#### [Data extract]
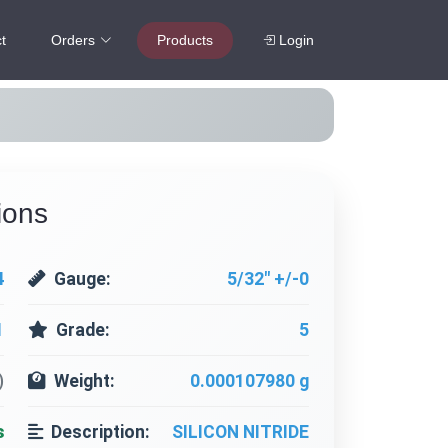
t
Orders
Products
Login
ions
4
Gauge:
5/32" +/-0
1
Grade:
5
)
Weight:
0.000107980 g
s
Description:
SILICON NITRIDE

#### [Exercise aim]
All the lines above must be written out exactly, without a single picture.

#### [Task output]
t
Orders
Products
Login
ions
4
Gauge:
5/32" +/-0
1
Grade:
5
)
Weight:
0.000107980 g
s
Description:
SILICON NITRIDE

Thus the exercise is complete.